=== Provided entries ===

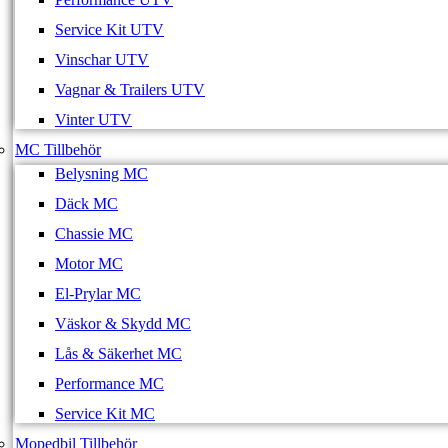
Service Kit UTV
Vinschar UTV
Vagnar & Trailers UTV
Vinter UTV
MC Tillbehör
Belysning MC
Däck MC
Chassie MC
Motor MC
El-Prylar MC
Väskor & Skydd MC
Lås & Säkerhet MC
Performance MC
Service Kit MC
Mopedbil Tillbehör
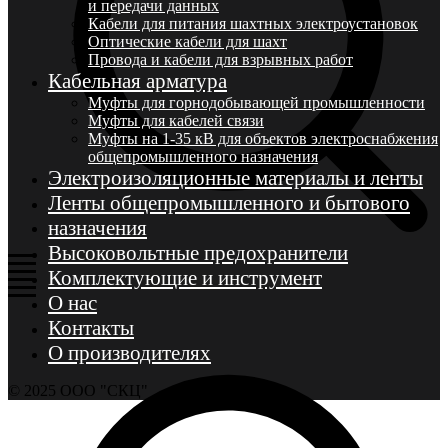
и передачи данных
Кабели для питания шахтных электроустановок
Оптические кабели для шахт
Провода и кабели для взрывных работ
Кабельная арматура
Муфты для горнодобывающей промышленности
Муфты для кабелей связи
Муфты на 1-35 кВ для объектов электроснабжения
общепромышленного назначения
Электроизоляционные материалы и ленты
Ленты общепромышленного и бытового
назначения
Высоковольтные предохранители
Комплектующие и инструмент
О нас
Контакты
О производителях
© 2025 ООО "СКЦ"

===

→ Exercise goal
Find the line with "Vinschar UTV" in the entries above. Set down exactly every line from it up to and including the line with "Муфты на 1-35", images excluded.

→ Task response
Vinschar UTV
Vagnar & Trailers UTV
Vinter UTV
MC Tillbehör
Belysning MC
Däck MC
Chassie MC
Motor MC
El-Prylar MC
Väskor & Skydd MC
Lås & Säkerhet MC
Performance MC
Service Kit MC
Mopedbil Tillbehör
и передачи данных
Кабели для питания шахтных электроустановок
Оптические кабели для шахт
Провода и кабели для взрывных работ
Кабельная арматура
Муфты для горнодобывающей промышленности
Муфты для кабелей связи
Муфты на 1-35 кВ для объектов электроснабжения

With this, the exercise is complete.